In early 2022, the Falklands Maritime Heritage Trust mounted the Endurance22 expedition aboard the South African polar research vessel S.A. Agulhas II, under expedition leader John Shears and director of exploration Mensun Bound. The ship sailed from Cape Town with autonomous underwater vehicles designed to operate under ice, in waters that had defeated every previous attempt to image the seabed of the Weddell. Conditions that year were unusually mild. Antarctic sea ice was at the lowest level recorded since satellite monitoring began in the 1970s.

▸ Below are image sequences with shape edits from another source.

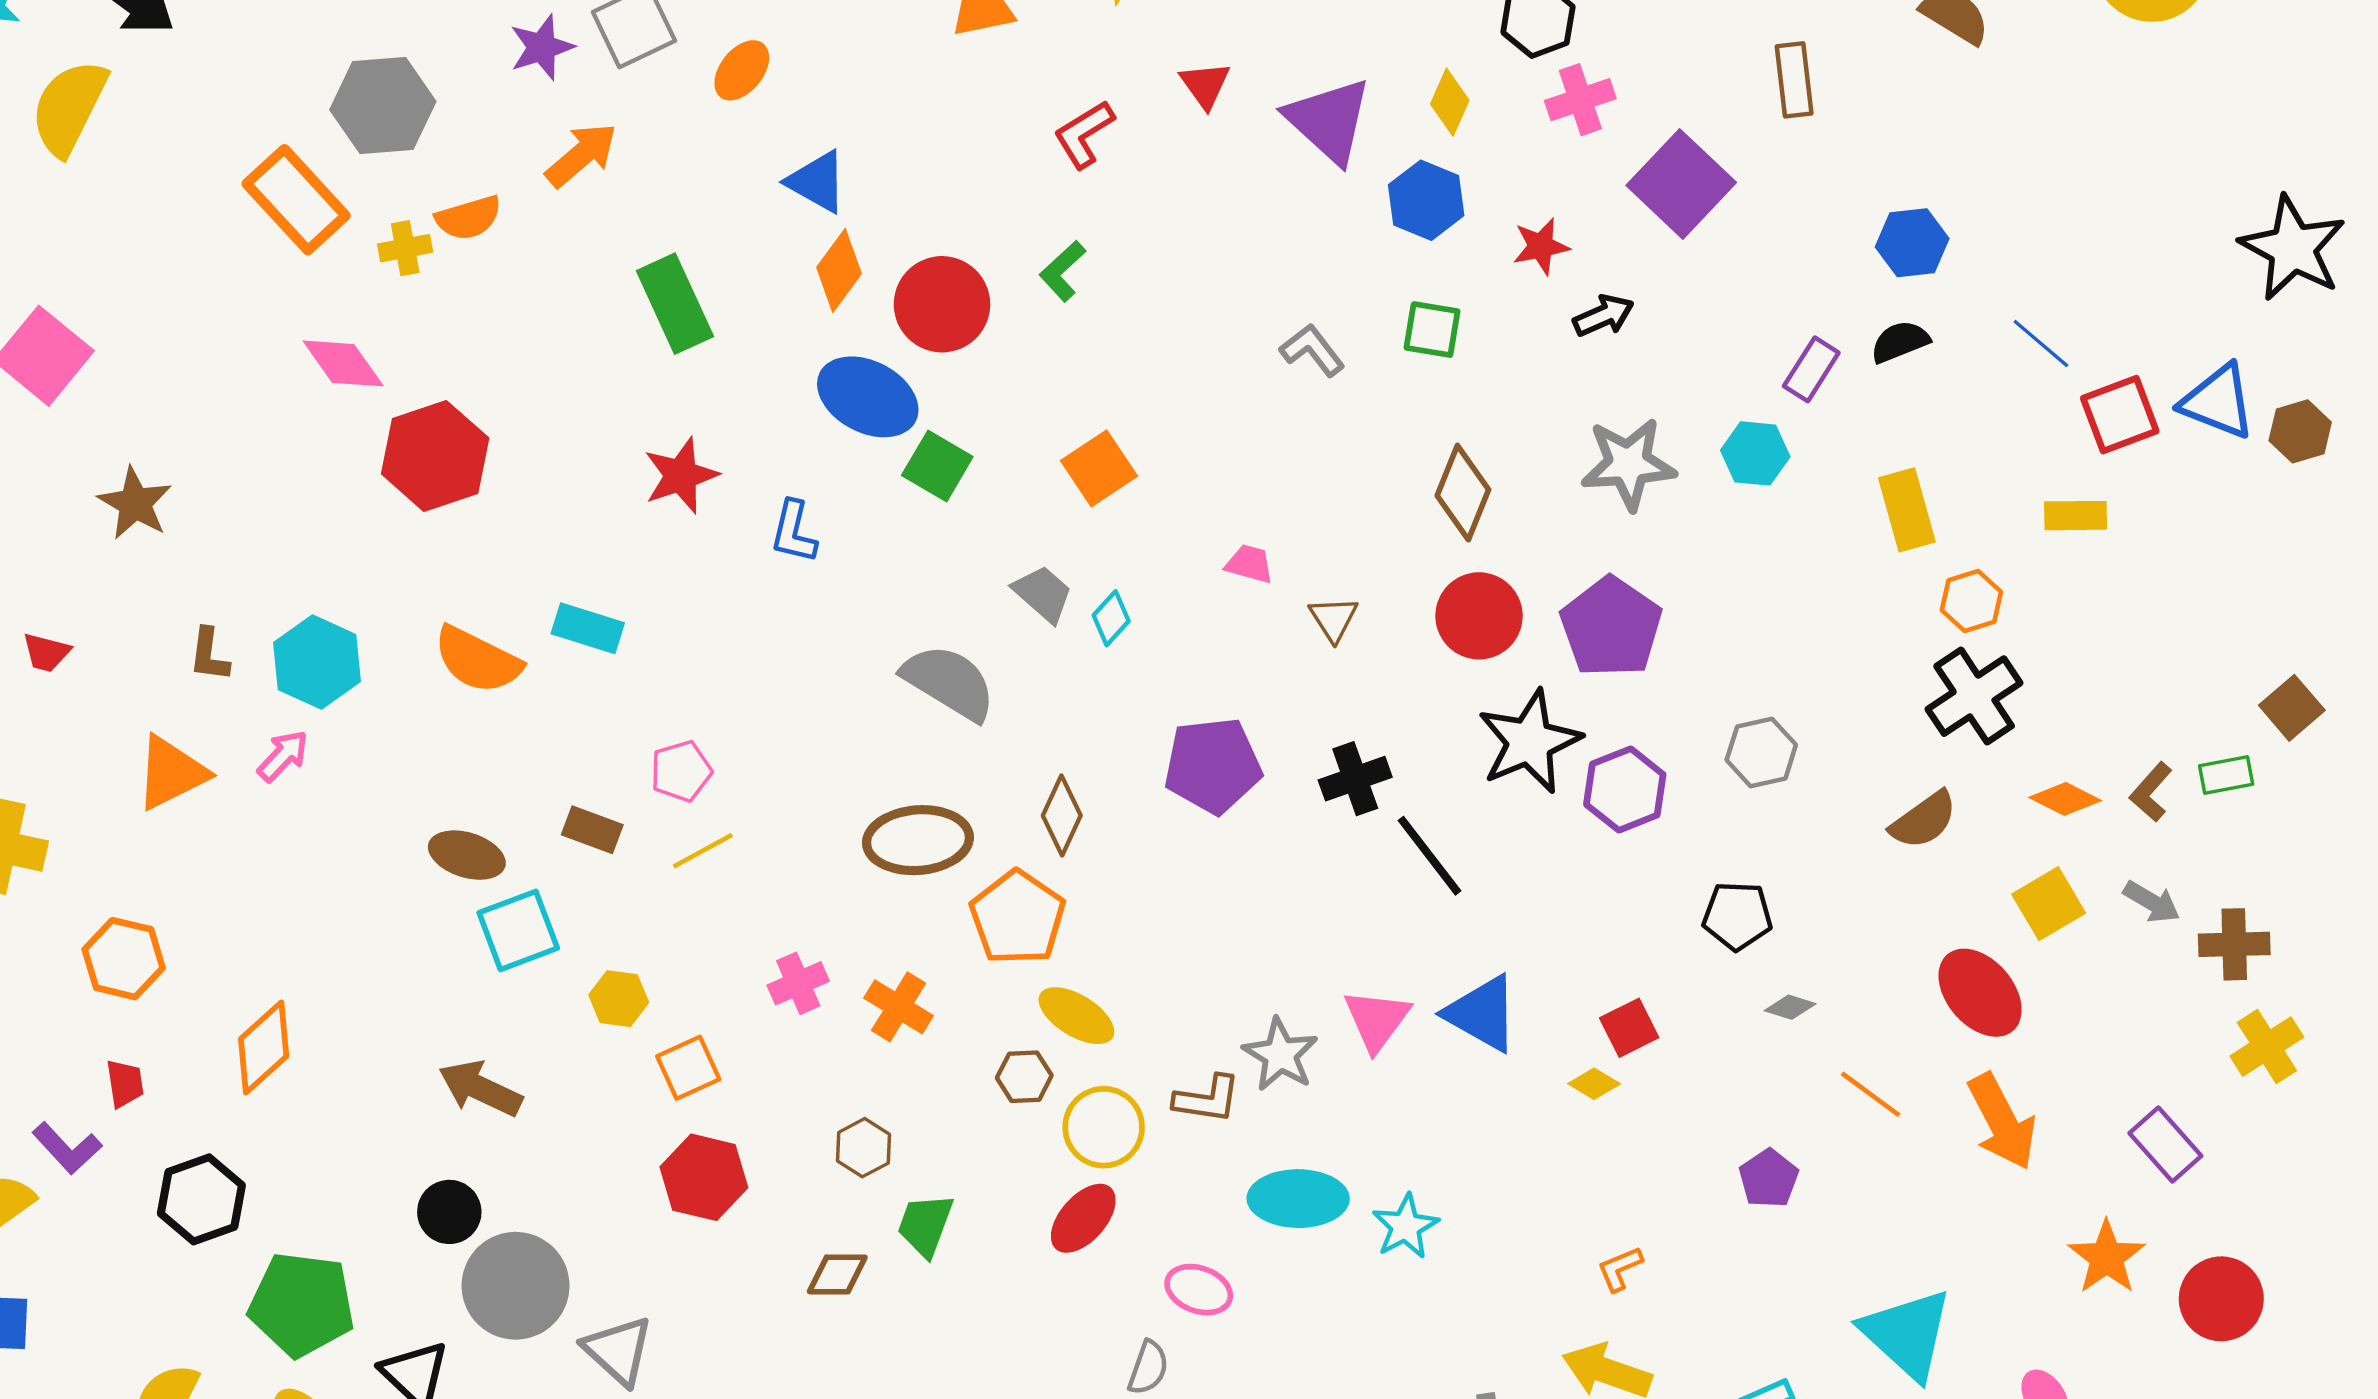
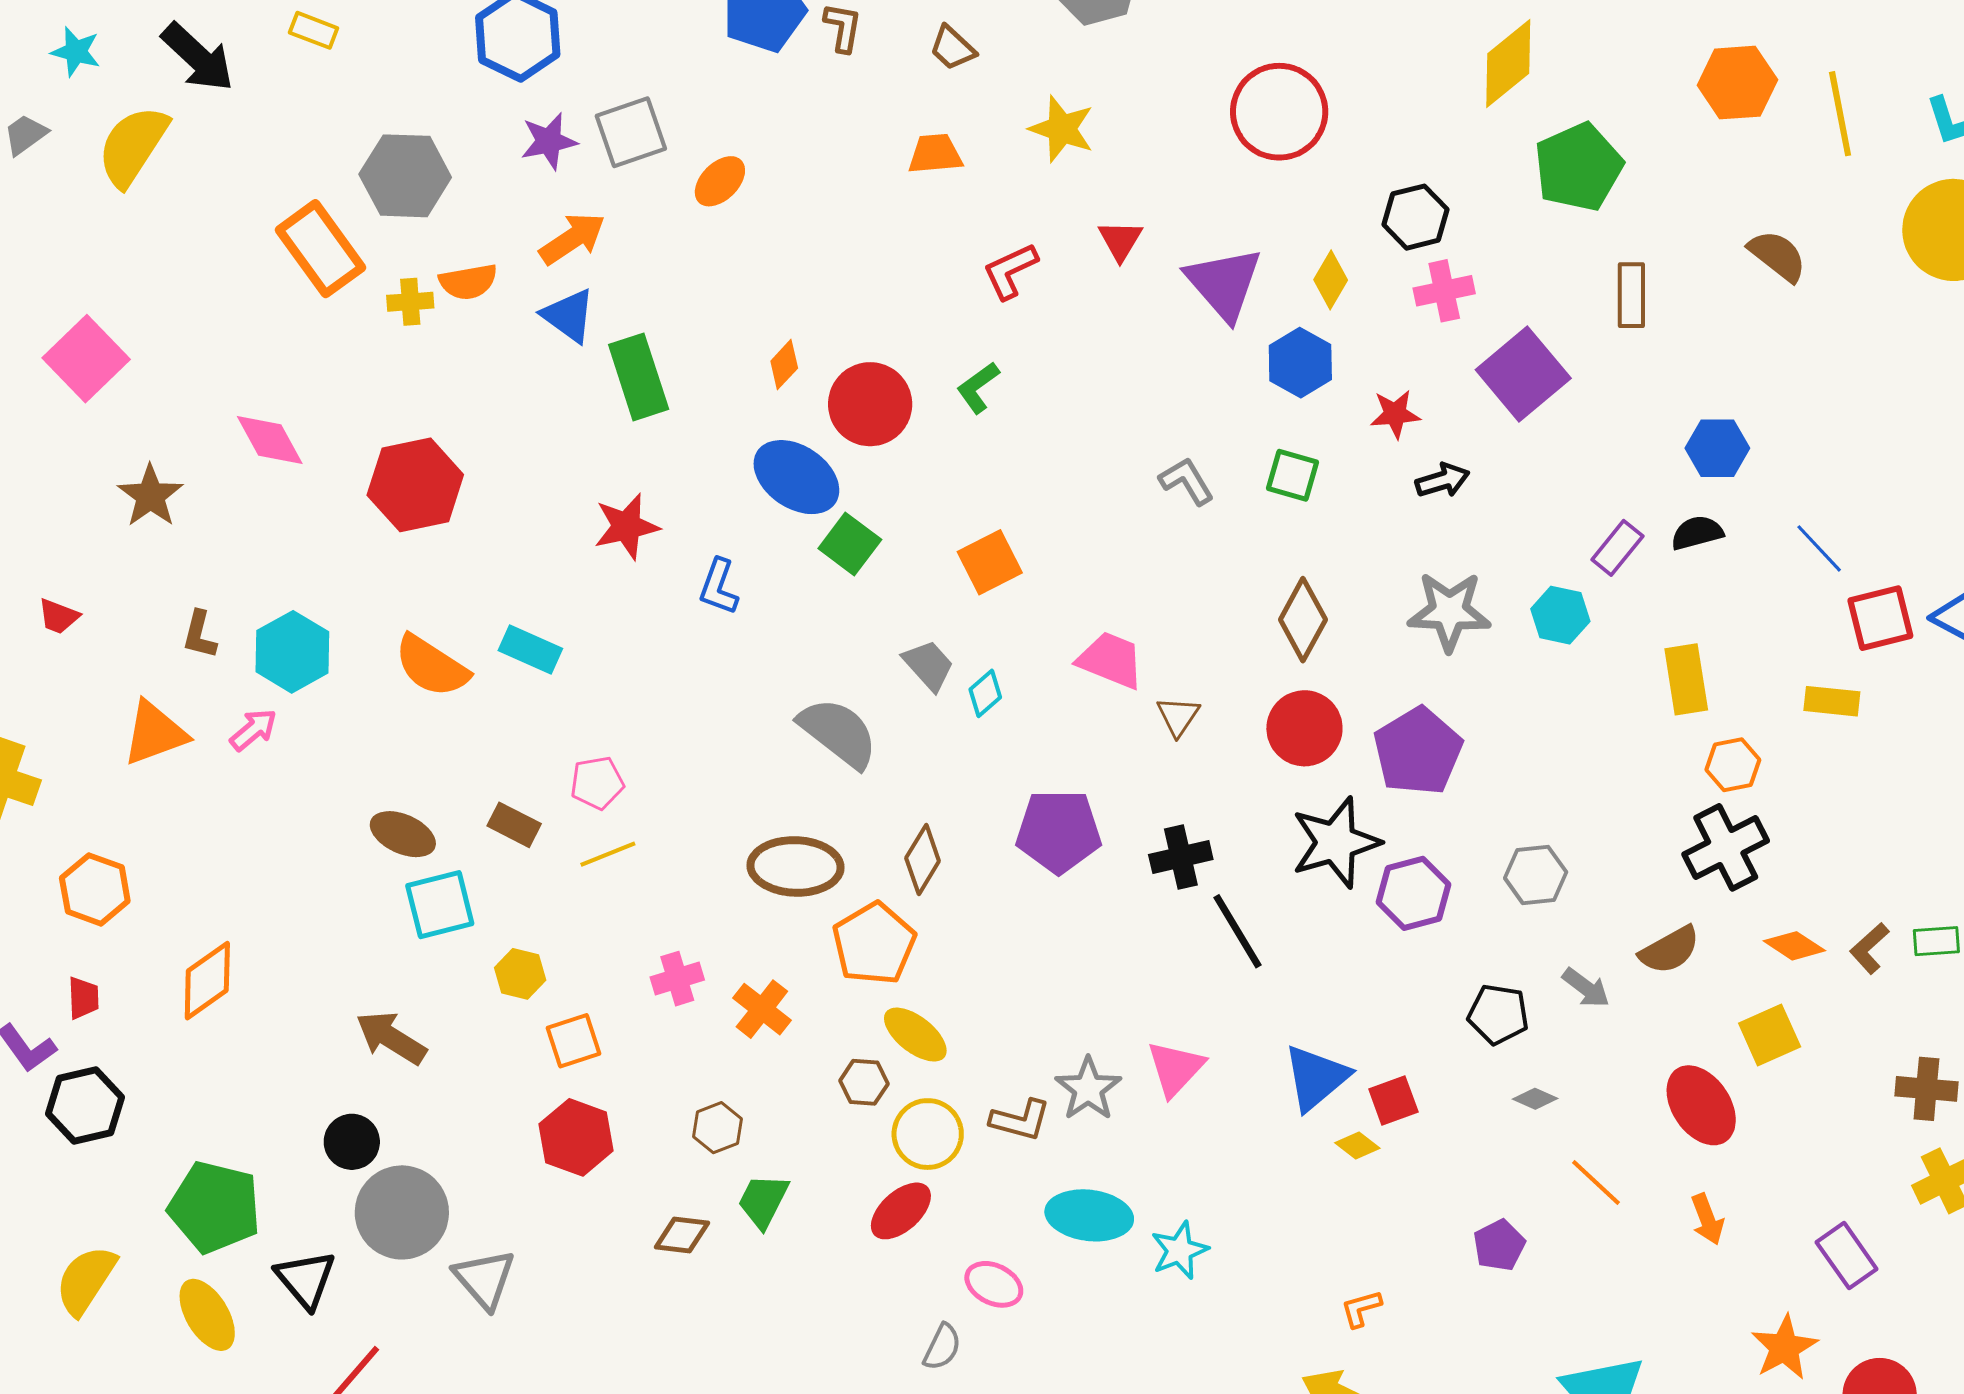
blue triangle: (817, 182) -> (569, 316), moved
orange diamond: (839, 270) -> (784, 365), size x0.7
pink diamond: (343, 363) -> (270, 440), moved
pink trapezoid: (1249, 564) -> (1111, 660), size x1.6
gray arrow: (2152, 902) -> (1586, 988), moved
blue triangle: (1482, 1013) -> (1316, 1078), moved, turned 44
orange arrow: (2002, 1122) -> (1707, 1219), size x0.6
black hexagon: (201, 1199) -> (85, 1105), moved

The wreck was located at 16:05 GMT on 5 March 2022 — by coincidence, exactly one hundred years to the day after Shackleton was buried on South Georgia, where he had died in 1922 at the start of a final, unrelated expedition. She lay at 3,008 metres, upright on the seabed, her name still legible across the stern and the polar star emblem clear beneath it. The wood had been preserved by the absence in those deep cold waters of the marine organisms that consume wooden hulls elsewhere. According to Endurance22, she is in brilliant condition. The site is now designated a protected monument under the Antarctic Treaty.

Endurance22 · 5 March 2022

Five miles from where Worsley said she was.
Three kilometres down.

The wreck was found within the search area defined before departure from Cape Town, approximately five and a half nautical miles from the position recorded in the expedition log on the morning after the sinking. Given that Captain Worsley fixed that position from a moving floe, without a clear horizon, using chronometers that had drifted across eighteen months at sea, the accuracy is remarkable.

The site is protected under the Antarctic Treaty System. Nothing may be recovered. The Endurance will remain where she fell.

Latitude
68°44′21″ S
Position of wreck
Longitude
52°19′47″ W
Weddell Sea
Depth
3,008m
9,869 feet
Without Landfall
497days
Dec 1914 — Apr 1916

The Imperial Trans‑Antarctic Expedition failed in its single stated objective. None of its twenty‑eight men ever set foot on the Antarctic continent. They are remembered because all of them came home.